The ramblings of an Eternal Student of Life     
. . . still learning how to think    

Friday, February 01, 2008

WALLINGTON, NEW JERSEY used to be notorious for its bars. Well, perhaps notorious is too strong a word. They generally weren’t centers of gambling and prostitution. They were mostly blue-collar shot-and-a-beer places. But there were plenty of them, located on both the main drags and the back streets. Back during the Great Depression of the 1930’s, a lot of homeowners put an addition on the front of their houses and opened up a bar where the parlor would have been. Despite all the national unemployment, there were still many people working in the mills across the river in Passaic, and with all of the gloom, most of them could use a drink on the way home. So there was just enough demand for convenient liquor as to allow these homeowners to make a few coins. Back in the Depression, every little coin helped.

Many of these little mom-and-pop bars held on into the 1960s and 1970s. A few would still open up now and then, into the 1990s. By 2000, though, just about all of these neighborhood places were gone. Not that Wallington has gone dry, but you now have to stick to the thoroughfares and find a bar with upscale pretensions, or maybe a place with a restaurant attached (or the bowling alley on Paterson Avenue). Interestingly, though, if you walk the back streets of old-town Wallington, you will notice all of the funny-looking houses with living rooms extending out to the sidewalk line; i.e., the remains of the old bars.

Actually, there is one little tavern on Locust Avenue that is barely hanging on, but it’s in its last days. Locust Avenue is one of the main drags; however, the layout of this place is definitely classic Wallington-1930s, i.e. a shoebox in the front of an old two story house. The establishment in question had been run since the Depression by the Puzio family. Sometime during the late 70s or early 80s, one of the sons living at home decided to fix the place up a bit and keep regular evening hours on most weekdays and on Saturdays. It was no longer a dingy old bar smelling of spilled beer and rye, with a couple of old guys on metal stools burning cigarettes in the dark while watching a ball game on a TV above the cash register. “Pee Wee” (what everyone called the fellow who ran the place) built up a patronage of college students and young middle-class professionals during the 1980s. And I was one of those patrons. The “Colonial Room” (the place actually didn’t have a sign with that name, but there were printed matchbooks saying “Pee Wee’s Colonial Room”) was always a nice place to start the evening with. You’d leave by 10pm for other points of interest, for places where more exciting things may or may not have been happening. But even if the rest of the evening went bust, at least you got a nice hour or so in at Pee Wee’s.

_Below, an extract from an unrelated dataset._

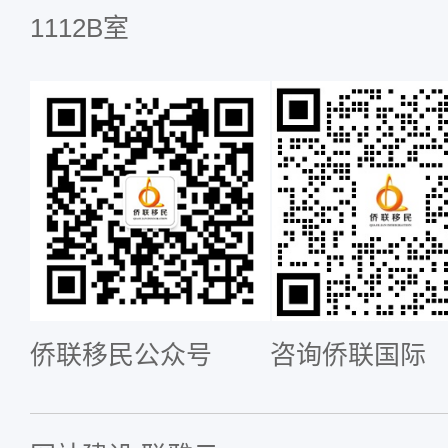
1112B室
侨联移民公众号
咨询侨联国际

Pee Wee works a day job, and by the 1990s, he lost interest in being a barkeeper by night. The place wasn’t open as much, and then finally wasn’t open at all. The 21st Century arrived without a Colonial Room available to stop into for a beer and a quick chat with good old Pee Wee. The world had lost another good thing. But not totally, as it turned out. Last year, my brother told me that he had run into Pee Wee at his church, and even though the guy is now in his early 80’s, he said he would try to open the bar on Saturday nights – although he couldn’t promise that it would be every Saturday.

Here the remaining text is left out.